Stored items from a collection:
┄┄┄┄┄┄┄┄┄┄┄┄┄┄┄┄┄┄┄┄

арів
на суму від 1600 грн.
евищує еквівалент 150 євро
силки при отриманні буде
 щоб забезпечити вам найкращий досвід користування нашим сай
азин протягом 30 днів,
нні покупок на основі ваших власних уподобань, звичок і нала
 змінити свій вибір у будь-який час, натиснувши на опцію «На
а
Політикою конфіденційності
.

┄┄┄┄┄┄┄┄┄┄┄┄┄┄┄┄┄┄┄┄

All of the records above should be copied exactly.

Exercise output:
арів
на суму від 1600 грн.
евищує еквівалент 150 євро
силки при отриманні буде
 щоб забезпечити вам найкращий досвід користування нашим сай
азин протягом 30 днів,
нні покупок на основі ваших власних уподобань, звичок і нала
 змінити свій вибір у будь-який час, натиснувши на опцію «На
а
Політикою конфіденційності
.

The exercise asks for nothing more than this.